As operações de corte podem produzir descontinuidades, principalmente rebarbas, na região da


bordas que funcionam como concentradores de tensão. A presença de uma descontinuidade, ou
entalhe, altera a distribuição das tensões aplicadas no material, como ilustrado na Figura 3.19,
intensificando-a até atingir um máximo exatamente na ponta do defeito.

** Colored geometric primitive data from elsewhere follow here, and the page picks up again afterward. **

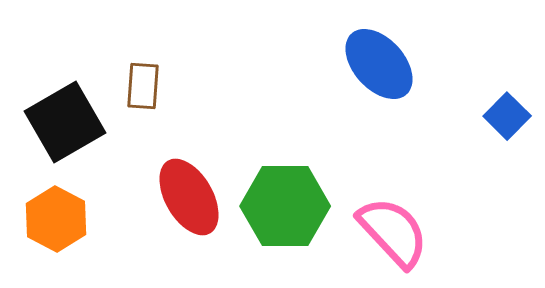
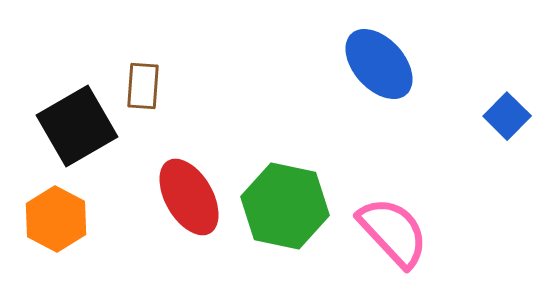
black square: moved 12 px right, 4 px down
green hexagon: rotated 12 degrees clockwise
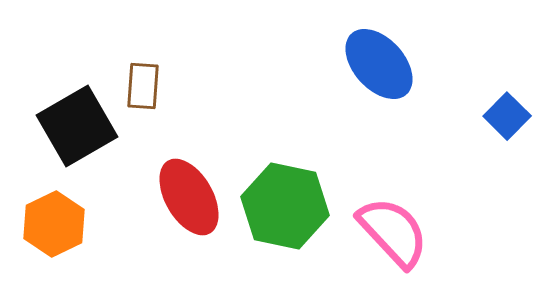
orange hexagon: moved 2 px left, 5 px down; rotated 6 degrees clockwise
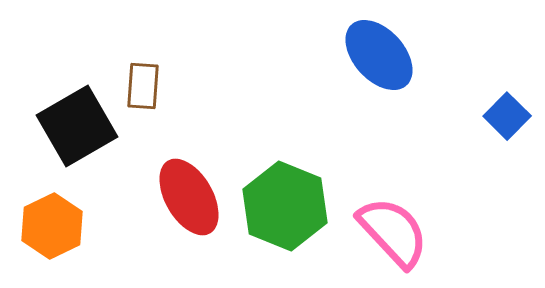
blue ellipse: moved 9 px up
green hexagon: rotated 10 degrees clockwise
orange hexagon: moved 2 px left, 2 px down
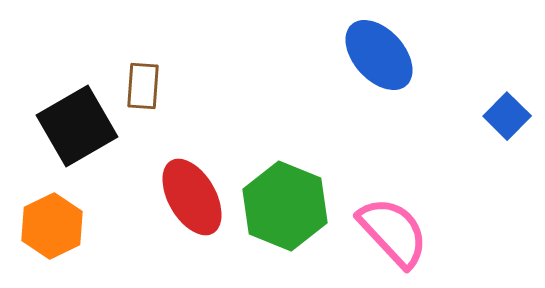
red ellipse: moved 3 px right
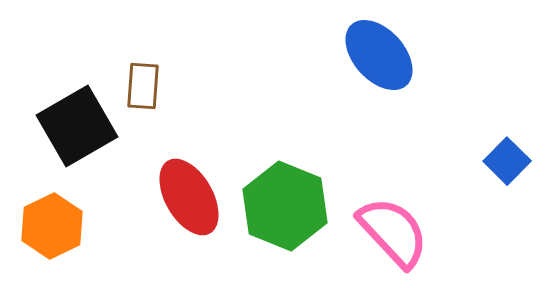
blue square: moved 45 px down
red ellipse: moved 3 px left
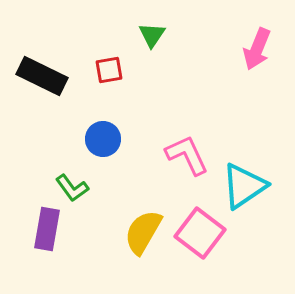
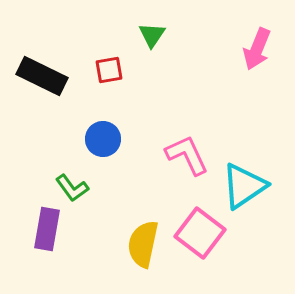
yellow semicircle: moved 12 px down; rotated 18 degrees counterclockwise
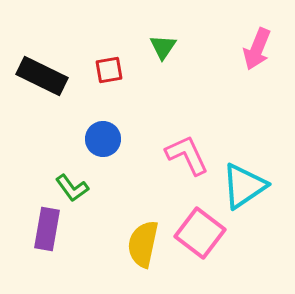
green triangle: moved 11 px right, 12 px down
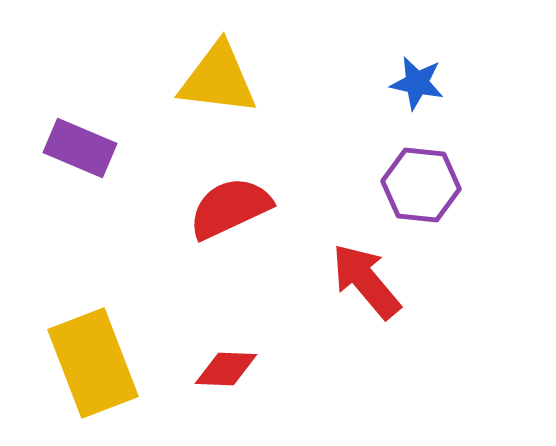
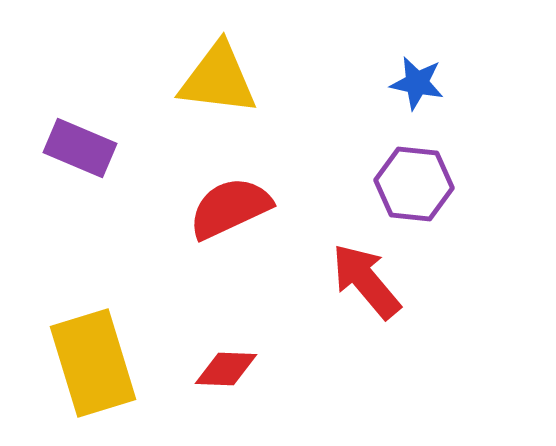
purple hexagon: moved 7 px left, 1 px up
yellow rectangle: rotated 4 degrees clockwise
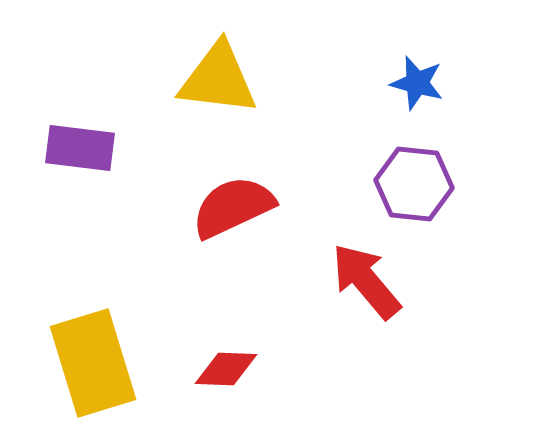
blue star: rotated 4 degrees clockwise
purple rectangle: rotated 16 degrees counterclockwise
red semicircle: moved 3 px right, 1 px up
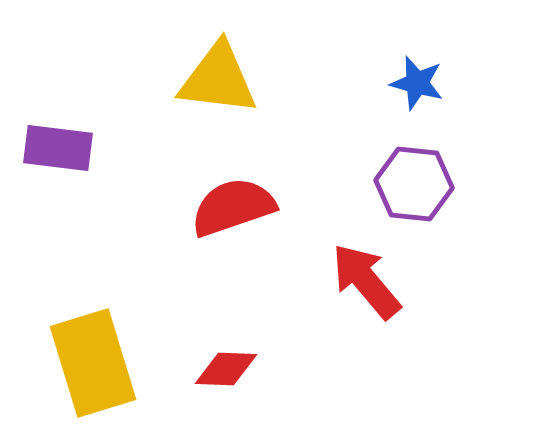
purple rectangle: moved 22 px left
red semicircle: rotated 6 degrees clockwise
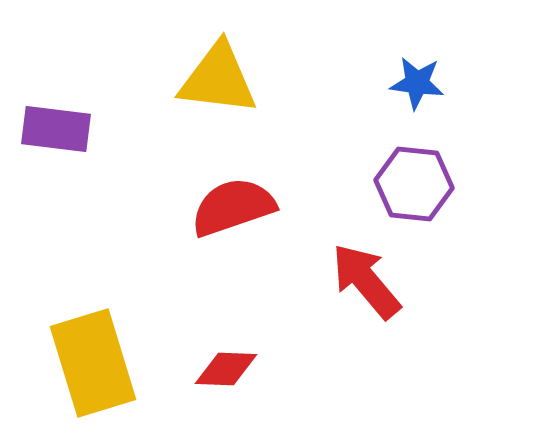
blue star: rotated 8 degrees counterclockwise
purple rectangle: moved 2 px left, 19 px up
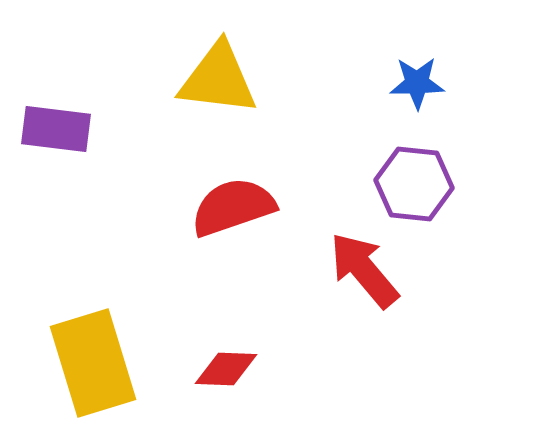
blue star: rotated 8 degrees counterclockwise
red arrow: moved 2 px left, 11 px up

Para as peças que sofrerão dobramento após o corte recomenda-se dar preferência para o
dobramento com o eixo de dobramento orientado na direção transversal da laminação da peça
(“blank” ou chapa). Visto que a eventual presença de defeitos internos (como inclusões) pode
funcionar como concentradores de tensão.

Desta forma, se o componente estrutural possuir uma distribuição de defeitos, deve-se manter o seu
tamanho tanto menor quanto for possível, pois a simples presença desta descontinuidade produz:

(a) elevação das tensões na proximidade da descontinuidade/entalhe;


(b) introdução de um estado triaxial de tensões, mesmo que o componente tenha sido
carregado apenas em tração (estado uniaxial);
(c) endurecimento localizado com alta possibilidade de trincamento do material;
(d) aumento localizado na taxa de deformação.